In February, BigBasket raised $300 million in its series E funding from existing investors Sands Capital, International Finance Corporation, and Abraaj Group. But this round of funding was led by Alibaba making it the e-grocery company’s single largest shareholder. With a core team that already understood its complexities, it was a no-brainer for investors. But the founders believe that funding is also one of the most important lessons they’ve learnt. Sudhakar says,
“The level of funding is important for growth. I have learnt that when money is there in the market, go ahead and raise it. Use money wisely but if you are in a growth-oriented business, take as much as you can.”
Drive fundamental value systems
Equally important is the people you work with and the relationship you share with them, says Sudhakar. To make his case, Sudhakar says that if you’re a cricketer and you are running between wickets, you need to know whether the other player also would run along at the same pace.
“It is exactly the same with us. The four of us believe and completely trust in each other,” he adds.
Consistency is also key, he said, particularly when your business caters to an average basket size of just 23 items and the same basket is ordered over 30 times a year. And Sudhakar believes “consistency” is achieved through building processes in place.
And yet, he adds that in India, “We have an element of individuality in everything that we do, so training becomes critical. For example, the tags that get cut when we deliver products need to be picked up and brought back. It’s a small thing, but most Indian people don’t wear footwear and that tag can hurt their feet.”
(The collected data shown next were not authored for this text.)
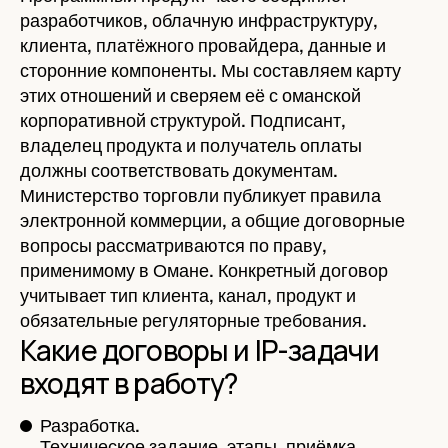
разработчиков, облачную инфраструктуру,
клиента, платёжного провайдера, данные и
сторонние компоненты. Мы составляем карту
этих отношений и сверяем её с оманской
корпоративной структурой. Подписант,
владелец продукта и получатель оплаты
должны соответствовать документам.
Министерство торговли публикует правила
электронной коммерции, а общие договорные
вопросы рассматриваются по праву,
применимому в Омане. Конкретный договор
учитывает тип клиента, канал, продукт и
обязательные регуляторные требования.
Какие договоры и IP-задачи
входят в работу?
Разработка.
Техническое задание, этапы, приёмка,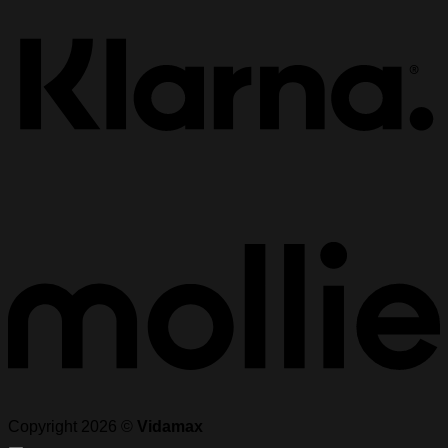
M
Copyright 2026 ©
Vidamax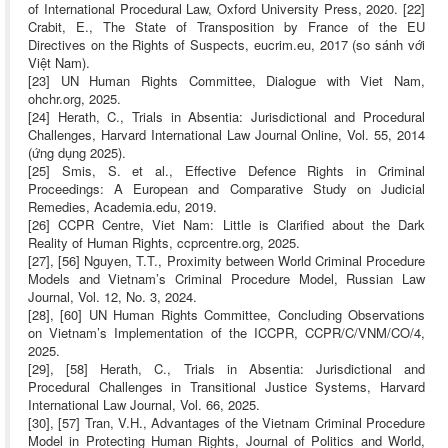
of International Procedural Law, Oxford University Press, 2020. [22]
Crabit, E., The State of Transposition by France of the EU
Directives on the Rights of Suspects, eucrim.eu, 2017 (so sánh với
Việt Nam).
[23] UN Human Rights Committee, Dialogue with Viet Nam,
ohchr.org, 2025.
[24] Herath, C., Trials in Absentia: Jurisdictional and Procedural
Challenges, Harvard International Law Journal Online, Vol. 55, 2014
(ứng dụng 2025).
[25] Smis, S. et al., Effective Defence Rights in Criminal
Proceedings: A European and Comparative Study on Judicial
Remedies, Academia.edu, 2019.
[26] CCPR Centre, Viet Nam: Little is Clarified about the Dark
Reality of Human Rights, ccprcentre.org, 2025.
[27], [56] Nguyen, T.T., Proximity between World Criminal Procedure
Models and Vietnam’s Criminal Procedure Model, Russian Law
Journal, Vol. 12, No. 3, 2024.
[28], [60] UN Human Rights Committee, Concluding Observations
on Vietnam’s Implementation of the ICCPR, CCPR/C/VNM/CO/4,
2025.
[29], [58] Herath, C., Trials in Absentia: Jurisdictional and
Procedural Challenges in Transitional Justice Systems, Harvard
International Law Journal, Vol. 66, 2025.
[30], [57] Tran, V.H., Advantages of the Vietnam Criminal Procedure
Model in Protecting Human Rights, Journal of Politics and World,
BigBasket wants customers to believe that it cares. If a customer calls the customer service to address an issue, the team ensures that a human being answers on the other side in 10 seconds or “one of us will take the call if needed,” says Sudhakar.
Understanding the O2O business
Yet, building the balance between discounts and unit economics is important. Vipul says that you can’t shy away from it. But the place where you deploy it becomes extremely important.
“A business needs to build a model that handles variable costs in short-term, and fixed costs in the long run or there will be a problem,” says Vipul.
Two startups may look the same but where they spend the money is important to understand. “Capital doesn’t give you excuse to get away without having a model,” says Vipul.
But today, the world of grocery is becoming hotter, and with Amazon acquiring Whole Foods and More, businesses are looking at the grocery space. Both Amazon and Alibaba have acquired grocery startups. Even in the US, grocery is the largest market. It needs points of delivery and the selection varies by geography because of which you need to build fulfillment closer to customers.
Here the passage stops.